MATERIAL FOR THIS TASK:
────────────────
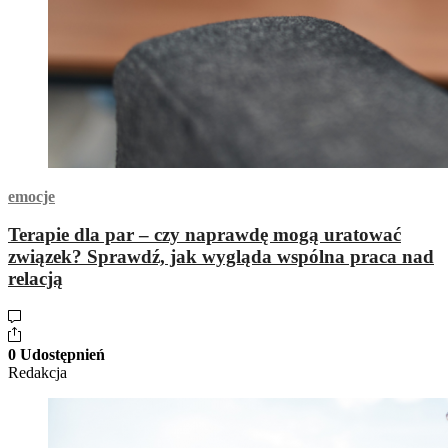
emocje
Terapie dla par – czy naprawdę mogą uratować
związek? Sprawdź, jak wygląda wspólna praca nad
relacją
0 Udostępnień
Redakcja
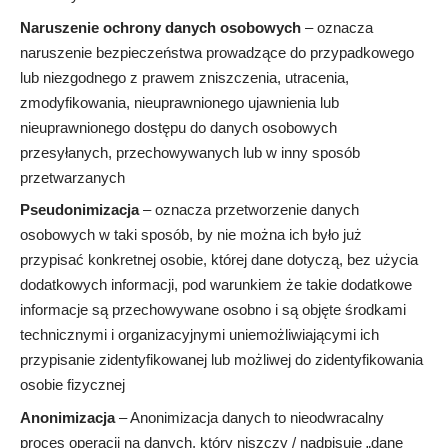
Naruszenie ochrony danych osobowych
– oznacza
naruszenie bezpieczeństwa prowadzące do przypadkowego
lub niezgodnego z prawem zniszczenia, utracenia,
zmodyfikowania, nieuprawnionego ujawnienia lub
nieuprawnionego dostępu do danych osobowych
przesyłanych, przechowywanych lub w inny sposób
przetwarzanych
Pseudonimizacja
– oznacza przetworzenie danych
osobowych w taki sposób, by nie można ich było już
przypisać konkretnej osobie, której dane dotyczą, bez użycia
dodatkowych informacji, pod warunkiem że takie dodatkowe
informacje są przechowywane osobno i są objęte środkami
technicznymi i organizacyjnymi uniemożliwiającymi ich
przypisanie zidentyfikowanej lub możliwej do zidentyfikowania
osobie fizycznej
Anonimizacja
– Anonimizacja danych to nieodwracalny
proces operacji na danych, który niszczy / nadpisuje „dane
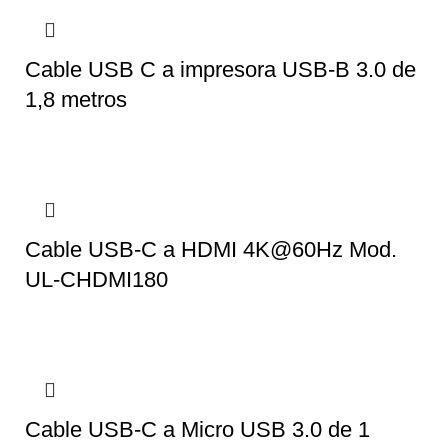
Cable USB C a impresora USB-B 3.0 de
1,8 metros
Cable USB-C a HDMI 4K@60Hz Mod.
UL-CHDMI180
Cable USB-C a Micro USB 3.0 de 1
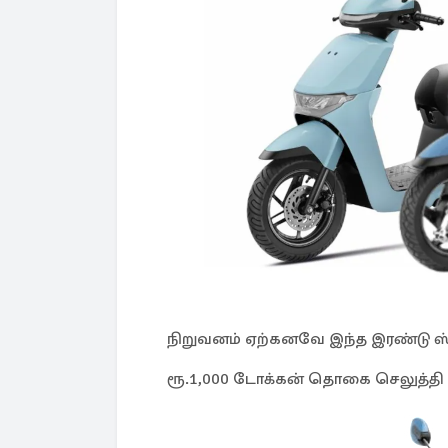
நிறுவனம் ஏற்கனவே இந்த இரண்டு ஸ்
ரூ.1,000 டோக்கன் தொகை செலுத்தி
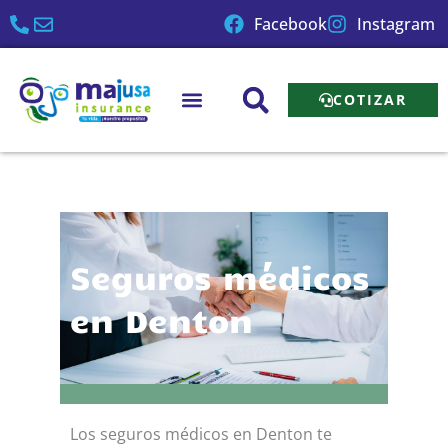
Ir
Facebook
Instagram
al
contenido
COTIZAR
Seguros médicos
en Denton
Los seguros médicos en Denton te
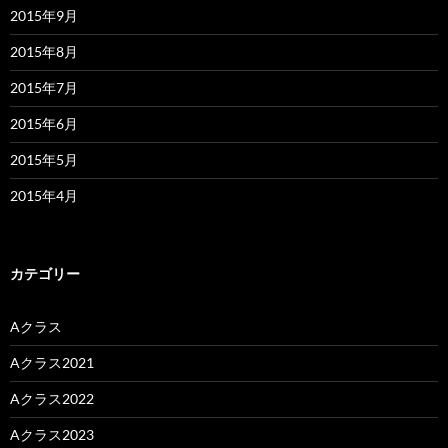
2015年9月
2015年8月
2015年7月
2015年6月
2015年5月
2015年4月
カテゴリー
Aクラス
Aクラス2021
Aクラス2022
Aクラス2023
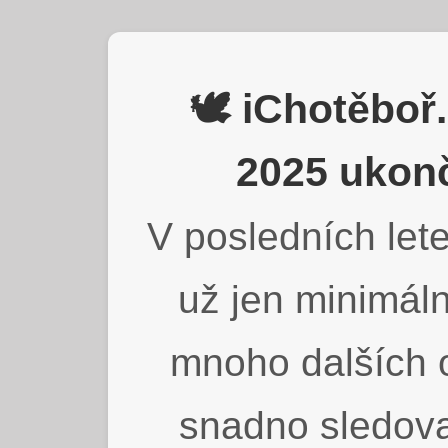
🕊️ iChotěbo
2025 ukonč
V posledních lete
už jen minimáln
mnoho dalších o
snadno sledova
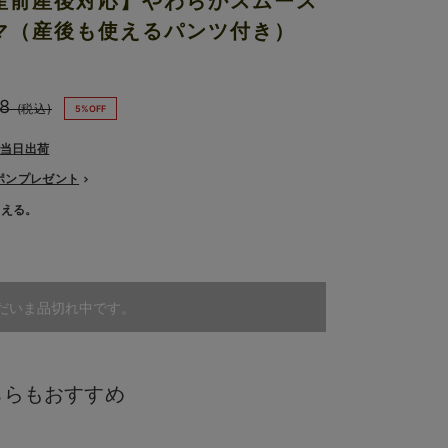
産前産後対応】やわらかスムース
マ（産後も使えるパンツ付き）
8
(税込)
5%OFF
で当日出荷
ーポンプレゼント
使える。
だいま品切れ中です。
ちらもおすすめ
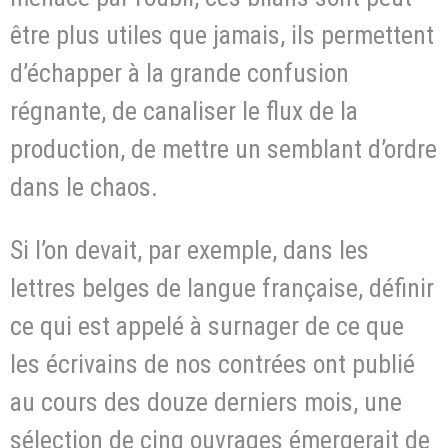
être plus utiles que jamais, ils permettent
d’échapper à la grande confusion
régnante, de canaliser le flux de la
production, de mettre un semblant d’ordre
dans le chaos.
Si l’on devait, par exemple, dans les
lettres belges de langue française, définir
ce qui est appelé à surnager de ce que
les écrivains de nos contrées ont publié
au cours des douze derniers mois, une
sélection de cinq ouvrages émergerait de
────────────────
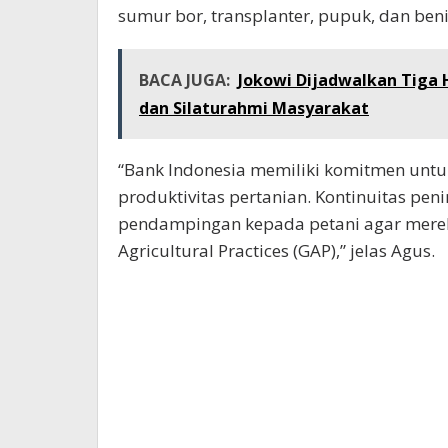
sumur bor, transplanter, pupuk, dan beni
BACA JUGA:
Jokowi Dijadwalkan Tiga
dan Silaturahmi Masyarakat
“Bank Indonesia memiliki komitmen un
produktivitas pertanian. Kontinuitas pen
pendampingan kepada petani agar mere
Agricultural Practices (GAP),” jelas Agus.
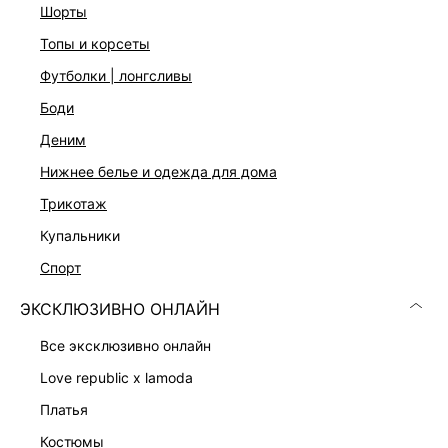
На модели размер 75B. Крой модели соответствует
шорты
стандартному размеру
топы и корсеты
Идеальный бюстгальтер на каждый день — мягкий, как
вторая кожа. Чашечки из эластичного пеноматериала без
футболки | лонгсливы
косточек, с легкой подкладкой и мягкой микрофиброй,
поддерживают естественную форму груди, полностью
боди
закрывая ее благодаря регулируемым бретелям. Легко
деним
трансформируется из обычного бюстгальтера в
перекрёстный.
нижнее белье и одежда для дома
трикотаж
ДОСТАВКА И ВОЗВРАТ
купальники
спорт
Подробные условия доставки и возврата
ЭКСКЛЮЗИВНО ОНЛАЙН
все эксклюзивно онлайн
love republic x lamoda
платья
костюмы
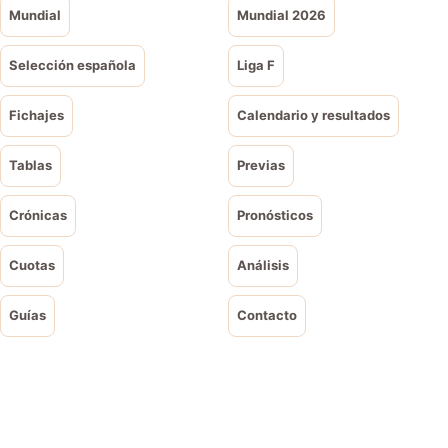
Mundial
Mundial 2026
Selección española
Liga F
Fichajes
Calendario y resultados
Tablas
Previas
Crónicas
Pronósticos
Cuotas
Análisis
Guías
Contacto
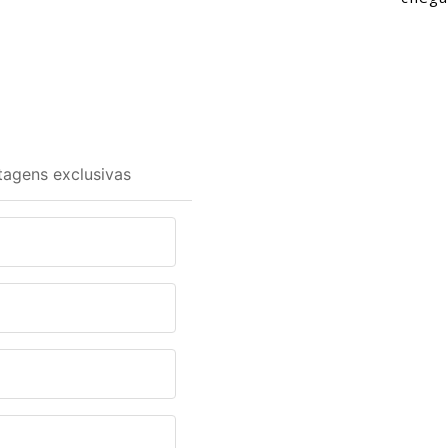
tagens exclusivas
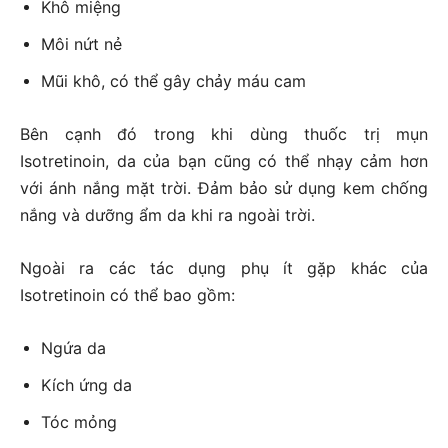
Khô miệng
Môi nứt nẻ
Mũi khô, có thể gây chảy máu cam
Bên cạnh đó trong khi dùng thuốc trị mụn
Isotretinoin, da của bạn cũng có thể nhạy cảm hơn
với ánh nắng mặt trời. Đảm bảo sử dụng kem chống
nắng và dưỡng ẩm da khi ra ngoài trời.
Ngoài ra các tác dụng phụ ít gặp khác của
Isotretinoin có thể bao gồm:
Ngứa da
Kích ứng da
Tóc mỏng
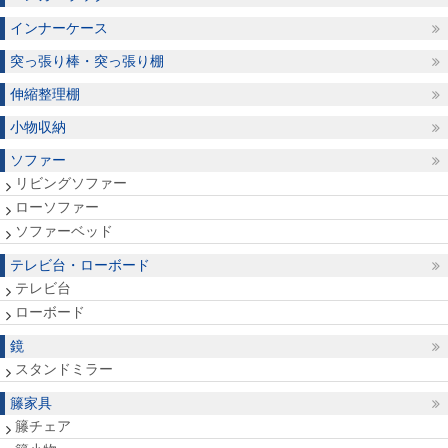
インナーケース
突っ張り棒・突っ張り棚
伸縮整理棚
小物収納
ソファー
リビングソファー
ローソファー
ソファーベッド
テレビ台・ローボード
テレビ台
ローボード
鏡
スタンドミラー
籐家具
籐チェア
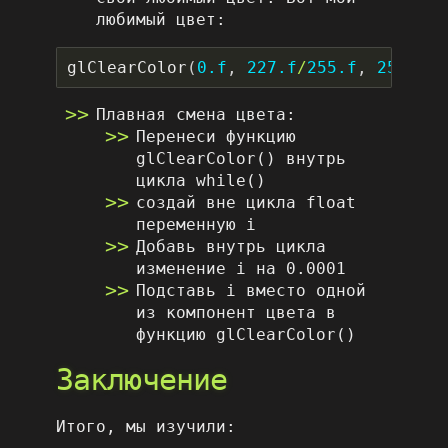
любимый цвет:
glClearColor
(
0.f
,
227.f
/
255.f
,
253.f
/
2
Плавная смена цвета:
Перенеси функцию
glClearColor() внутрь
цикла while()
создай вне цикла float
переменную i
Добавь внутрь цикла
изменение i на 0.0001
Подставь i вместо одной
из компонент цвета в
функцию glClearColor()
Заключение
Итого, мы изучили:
────────────────
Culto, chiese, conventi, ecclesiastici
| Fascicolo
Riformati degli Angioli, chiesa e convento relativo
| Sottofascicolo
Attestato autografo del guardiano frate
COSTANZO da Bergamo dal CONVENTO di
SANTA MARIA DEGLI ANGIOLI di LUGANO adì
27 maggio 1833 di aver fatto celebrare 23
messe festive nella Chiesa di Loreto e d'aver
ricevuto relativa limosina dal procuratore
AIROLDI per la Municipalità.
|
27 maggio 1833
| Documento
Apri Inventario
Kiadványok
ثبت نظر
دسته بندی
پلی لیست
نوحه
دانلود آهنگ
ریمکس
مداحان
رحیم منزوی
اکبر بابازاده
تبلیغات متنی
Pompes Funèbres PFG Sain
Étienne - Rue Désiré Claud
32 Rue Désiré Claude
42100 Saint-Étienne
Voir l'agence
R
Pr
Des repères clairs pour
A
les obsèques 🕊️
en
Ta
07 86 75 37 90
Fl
────────────────
Look through the data above. Each line containing the word "Désiré" needs to be copied.

ANSWER TO THIS PROBLEM:
Étienne - Rue Désiré Claud
32 Rue Désiré Claude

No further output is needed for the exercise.